No, not that George – George Washington.
I’ve been reading a lengthy thread over at the Volokh Conspiracy about the constitutionality of Bush’s authorization of domestic wiretapping by the NSA. The debate has followed fairly predictable lines between essentialists and consequentialists, but one item stood out. The contributor Medis was interpreting Article 1, Section 8 of the U.S. Constitution, and (s)he noted:
As an aside, I note that one of the first things George Washington did when he was appointed commander of the Continental Army was ask for the Continental Congress to provide Articles of War based on the British Articles of War (which in turn were based on Roman Articles of War). He believed that such regulations gave the British (and the Romans before them) an advantage in conducting war, and he wanted the same advantage for his forces.
He actually later complained about the Articles of War passed by the Continental Congress, citing various insufficiencies. At that point, however, he did not decide to simply ignore Congress and make his own rules. Instead, he went back to the Continental Congress and asked them to pass new, better, Articles of War.
Finally, as the first President (and thus the first Commander in Chief), Washington once again asked the First Congress to pass a law adopting the (new) Articles of War that had regulated his forces in the Revolutionary War. Apparently, this person who had commanded our armed forces in what is still the most important war in the history of our country, and in many respects the war which had become the most desperate at times, nonetheless thought, based on his own experience, that Congress should be providing rules to regulate the conduct of the armed forces.

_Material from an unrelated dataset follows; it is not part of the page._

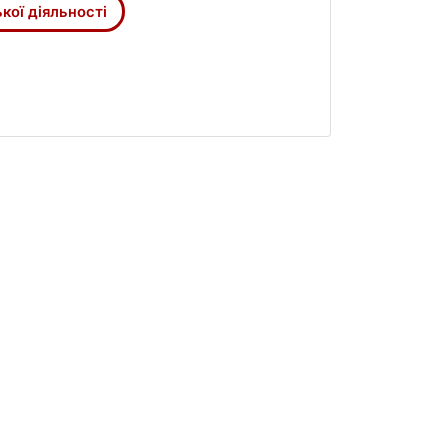
кої діяльності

What a difference from today’s George, who seems to think that being Commander in Chief in an undeclared war means that all legal constraints are optional. As Medis observed elsewhere in the same thread:
And I agree with another commentator that if it is true that the Administration deliberately did not seek action in Congress on this issue because of “political risk”, we again encounter a very frightening principle–that somehow we can’t “risk” operating as a democracy during war. Again, that can’t be right: except perhaps when it is impossible to seek new legislation given emergency time constraints, the President has a duty to faithfully execute the existing laws until those laws are actually changed, even during war.